The global HIV response is losing ground where it matters most: prevention. Across 62 countries, 38% fewer people received PrEP in 2025 than in 2024, a drop from 3.3 million to 2.1 million, while condom funding fell by more than 90% in some places.
UNAIDS said the numbers reflect a sharp break in the prevention pipeline, not a bookkeeping shift. Winnie Byanyima, the agency’s executive director, warned that the world may be entering “perhaps the most serious disruption of HIV services since the HIV response started,” linking funding cuts to renewed attacks on the rights of key populations, especially LGBTQ people. The agency said external funding cuts, human-rights pushback and chronic underinvestment in prevention and community services are combining to reverse years of gains.

The damage is already visible in service delivery. UNAIDS and UN reporting said prevention services were hit hardest after the sudden withdrawal of the single biggest contributor to the global HIV response in early 2025. In November, UN News reported stock-outs of test kits and medicines in Ethiopia and the Democratic Republic of the Congo, a 55% drop in condom distribution in Nigeria, and declines in preventive medicines of 31% in Uganda, 21% in Viet Nam and 64% in Burundi. More than 60% of women-led organizations were forced to suspend essential services.

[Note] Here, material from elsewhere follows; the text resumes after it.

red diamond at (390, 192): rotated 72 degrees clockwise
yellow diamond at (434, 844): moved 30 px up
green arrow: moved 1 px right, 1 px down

The scale of the setback is especially stark because the epidemic had been moving in the right direction. UNAIDS’ 2025 Global AIDS Update said new HIV infections had fallen 40% and AIDS-related deaths 56% since 2010, but 1.3 million new infections still occurred in 2024. HIV.gov said 40.8 million people were living with HIV globally that year, and 31.6 million were on antiretroviral therapy at the end of 2024. More than half of people living with HIV were in eastern and southern Africa, underscoring how much the world still depends on sustained prevention and treatment finance.

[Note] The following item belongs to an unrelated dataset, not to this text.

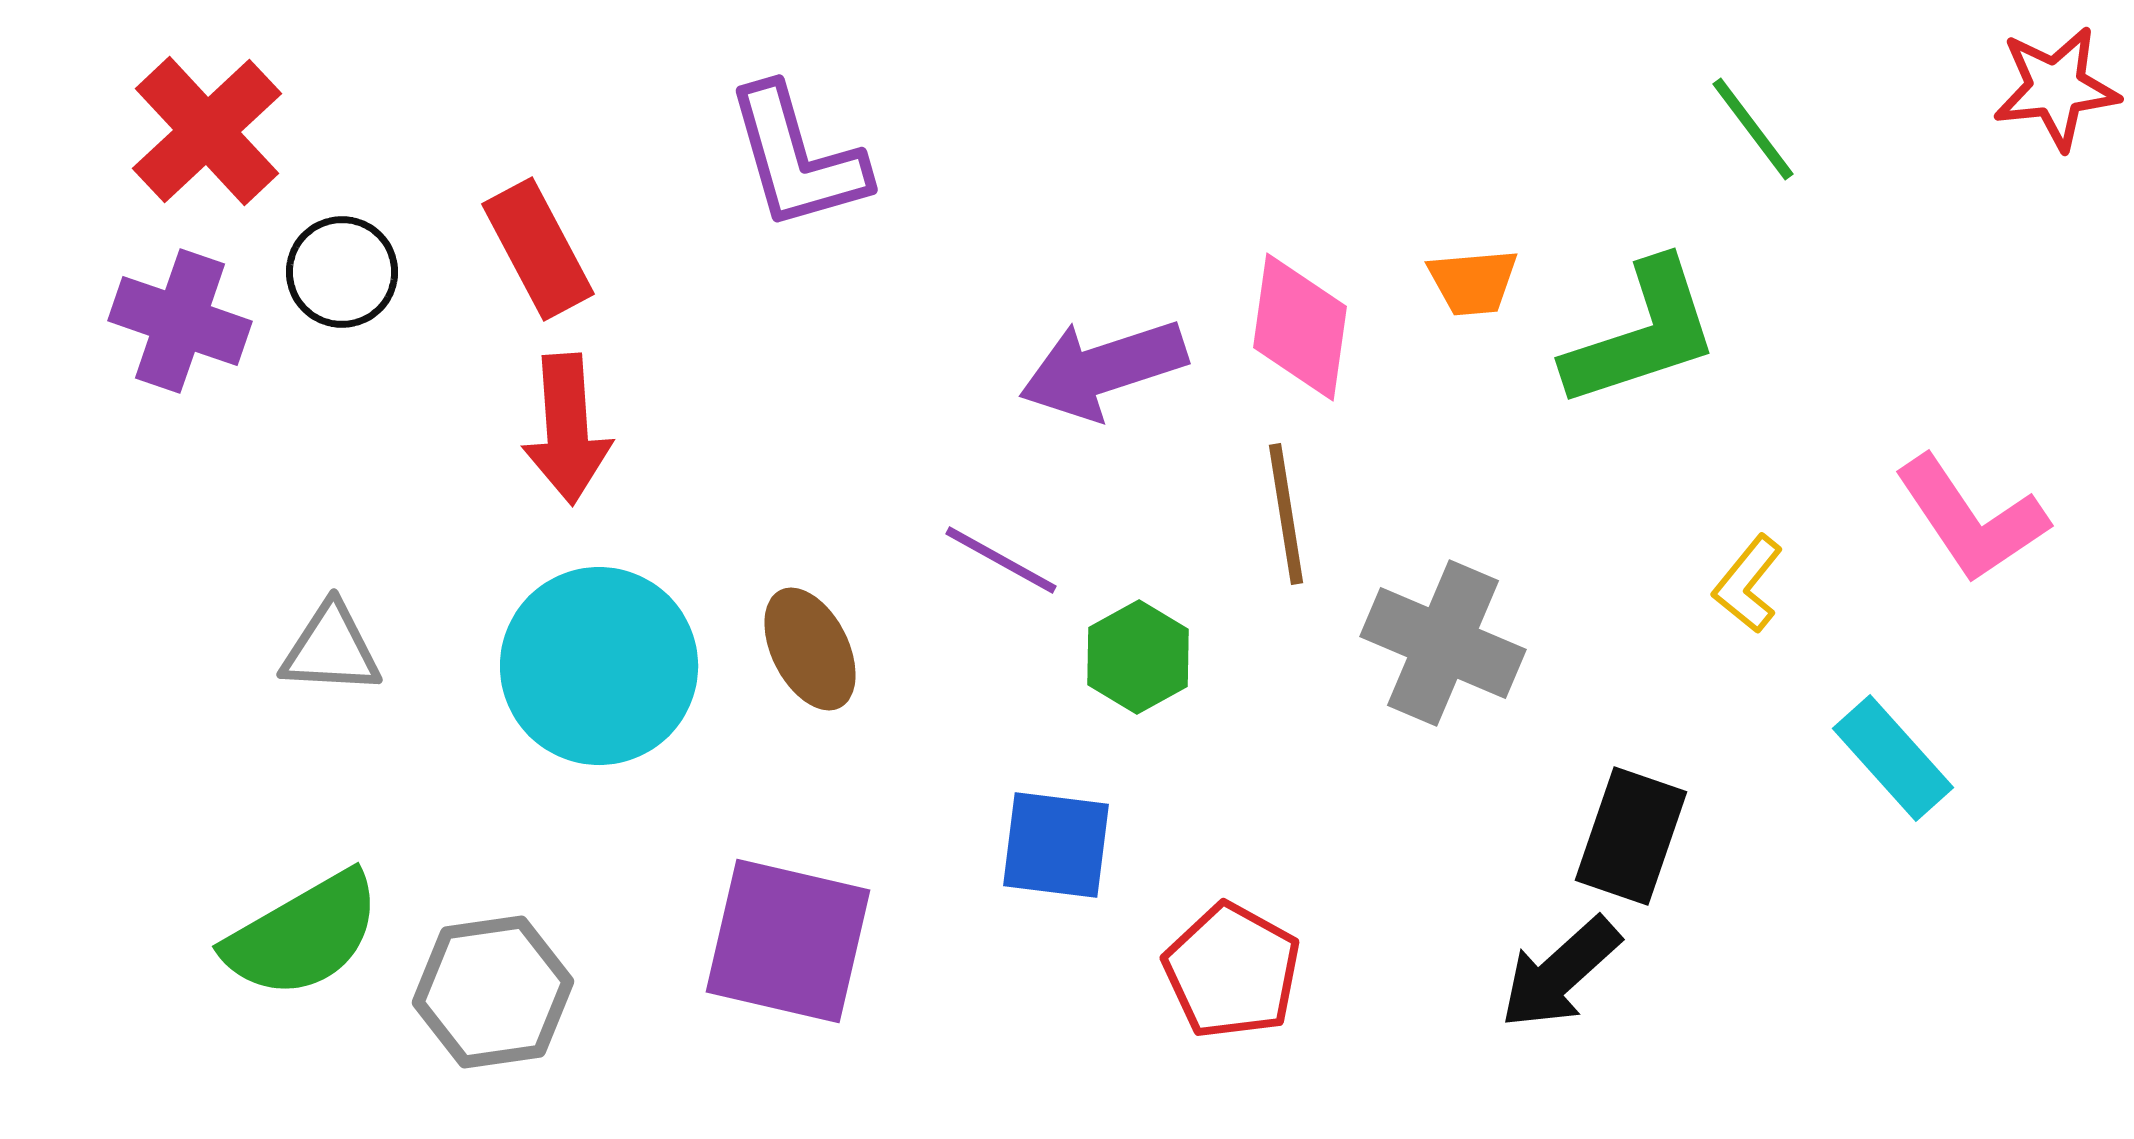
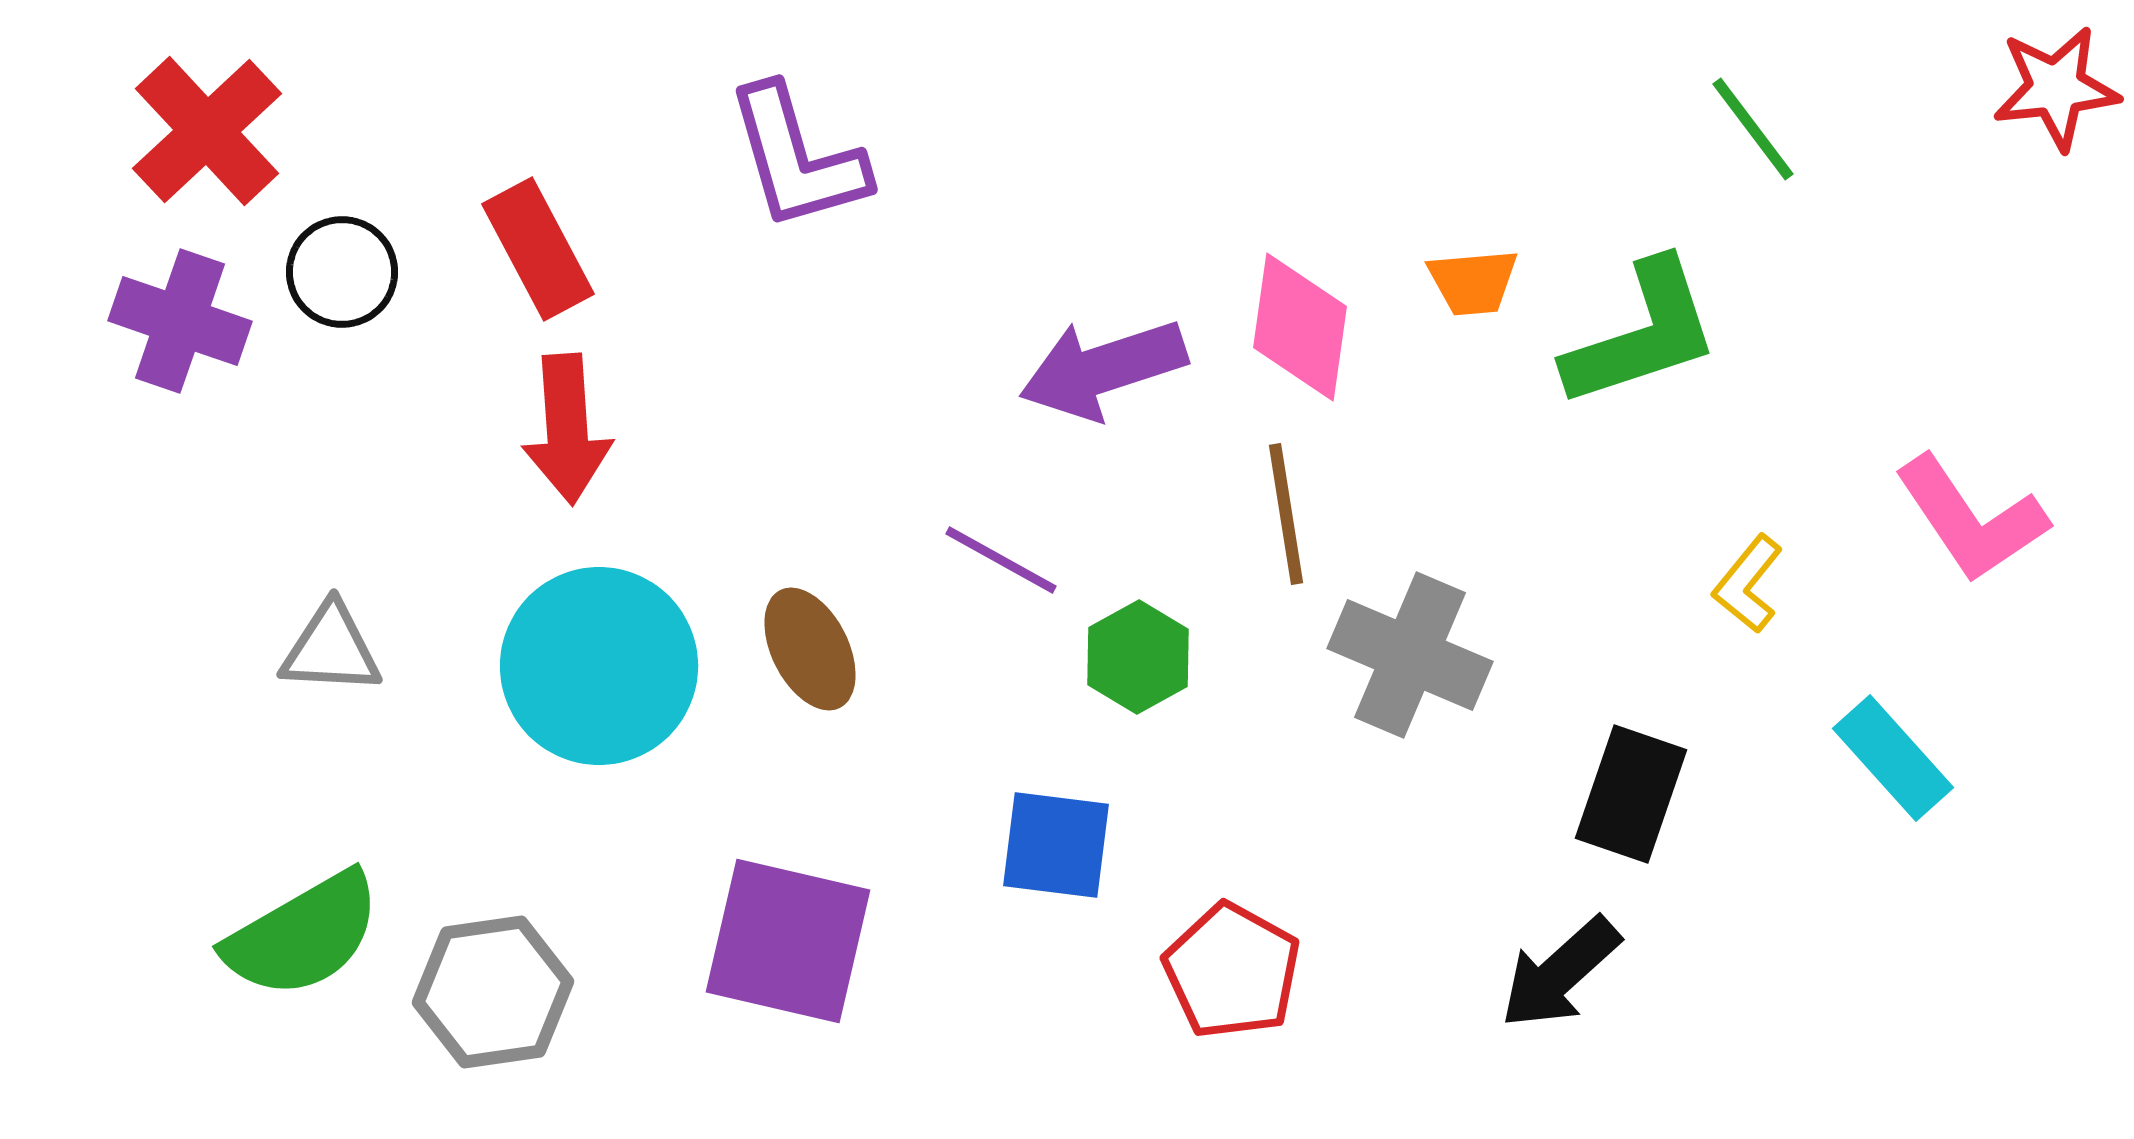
gray cross: moved 33 px left, 12 px down
black rectangle: moved 42 px up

Treatment has held up better than prevention for now. UNAIDS said the number of people on antiretroviral therapy rose to 32.1 million by December 2025, suggesting health systems and community networks have avoided a collapse in care even as prevention thins out. But the agency warned that if prevention efforts are not restored, the result could be an additional 3.3 million new HIV infections between 2025 and 2030, and, if the funding loss becomes permanent, 6 million more infections and 4 million additional AIDS-related deaths by 2029.

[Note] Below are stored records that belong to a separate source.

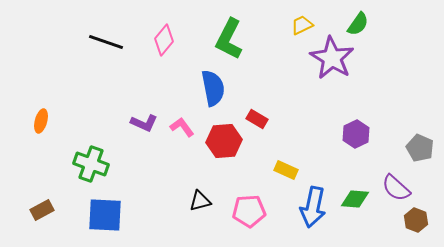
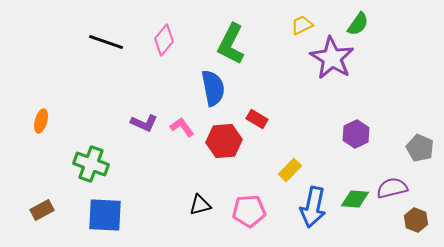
green L-shape: moved 2 px right, 5 px down
yellow rectangle: moved 4 px right; rotated 70 degrees counterclockwise
purple semicircle: moved 4 px left; rotated 124 degrees clockwise
black triangle: moved 4 px down
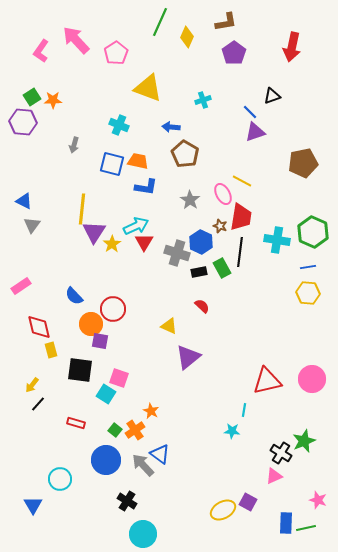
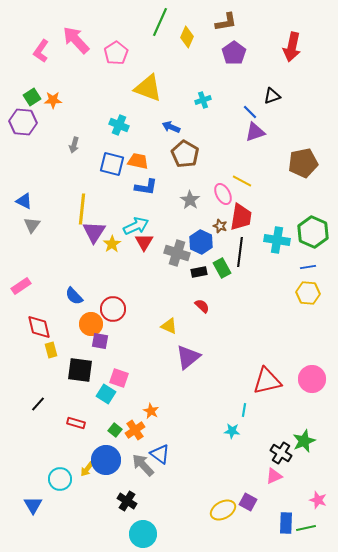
blue arrow at (171, 127): rotated 18 degrees clockwise
yellow arrow at (32, 385): moved 55 px right, 84 px down
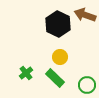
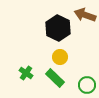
black hexagon: moved 4 px down
green cross: rotated 16 degrees counterclockwise
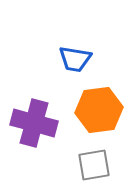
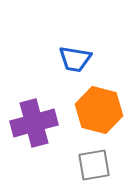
orange hexagon: rotated 21 degrees clockwise
purple cross: rotated 30 degrees counterclockwise
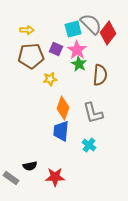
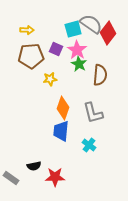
gray semicircle: rotated 10 degrees counterclockwise
black semicircle: moved 4 px right
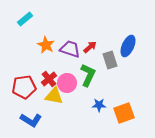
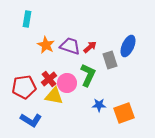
cyan rectangle: moved 2 px right; rotated 42 degrees counterclockwise
purple trapezoid: moved 3 px up
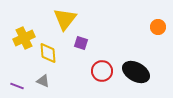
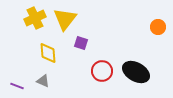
yellow cross: moved 11 px right, 20 px up
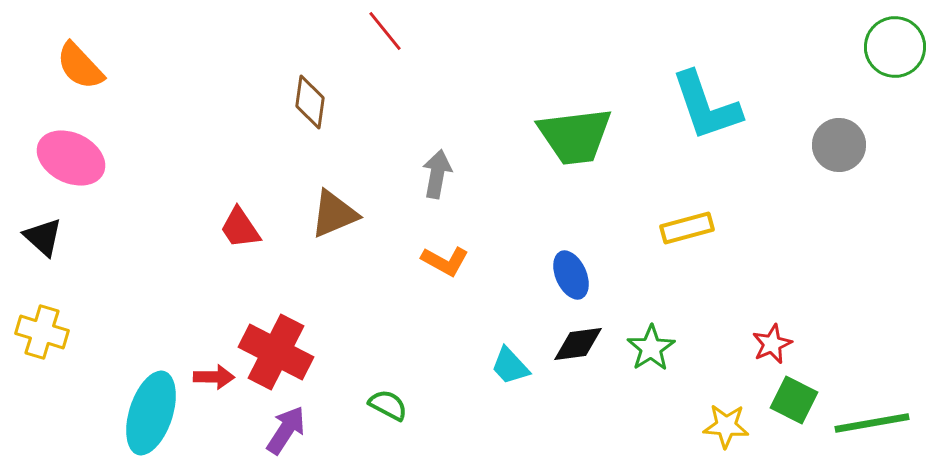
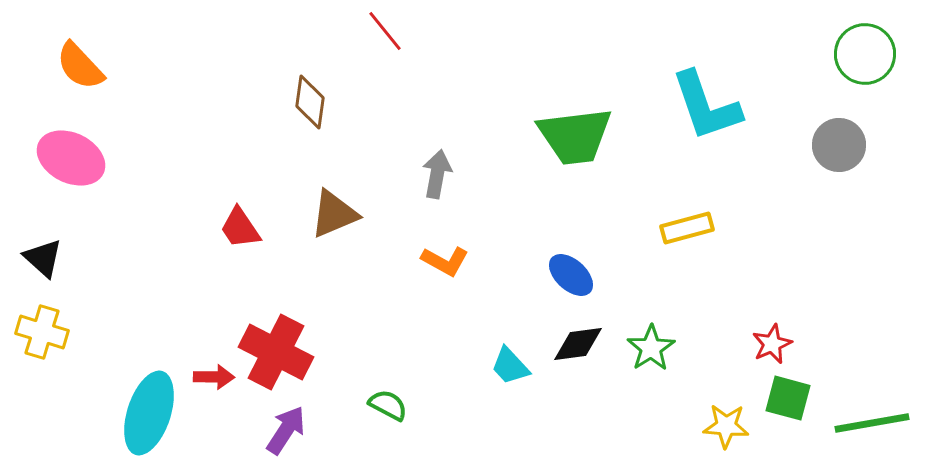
green circle: moved 30 px left, 7 px down
black triangle: moved 21 px down
blue ellipse: rotated 24 degrees counterclockwise
green square: moved 6 px left, 2 px up; rotated 12 degrees counterclockwise
cyan ellipse: moved 2 px left
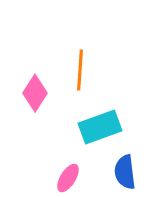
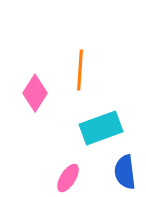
cyan rectangle: moved 1 px right, 1 px down
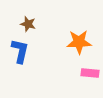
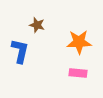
brown star: moved 9 px right, 1 px down
pink rectangle: moved 12 px left
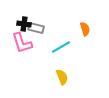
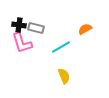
black cross: moved 5 px left, 1 px down
orange semicircle: rotated 104 degrees counterclockwise
yellow semicircle: moved 2 px right, 1 px up
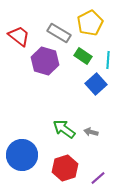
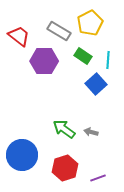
gray rectangle: moved 2 px up
purple hexagon: moved 1 px left; rotated 16 degrees counterclockwise
purple line: rotated 21 degrees clockwise
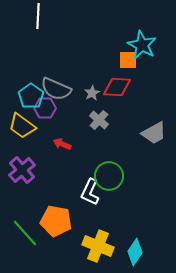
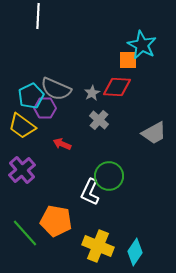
cyan pentagon: rotated 10 degrees clockwise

The warning landed days before the United Nations General Assembly’s High-Level Meeting on HIV/AIDS in New York on June 22 and 23, where member states will review 2025 targets and adopt a new Political Declaration. UNAIDS said the meeting could be the last dedicated global political checkpoint on HIV before the 2030 deadline to end AIDS as a public health threat, even as domestic funding rises in some countries and community groups close under the weight of shrinking aid.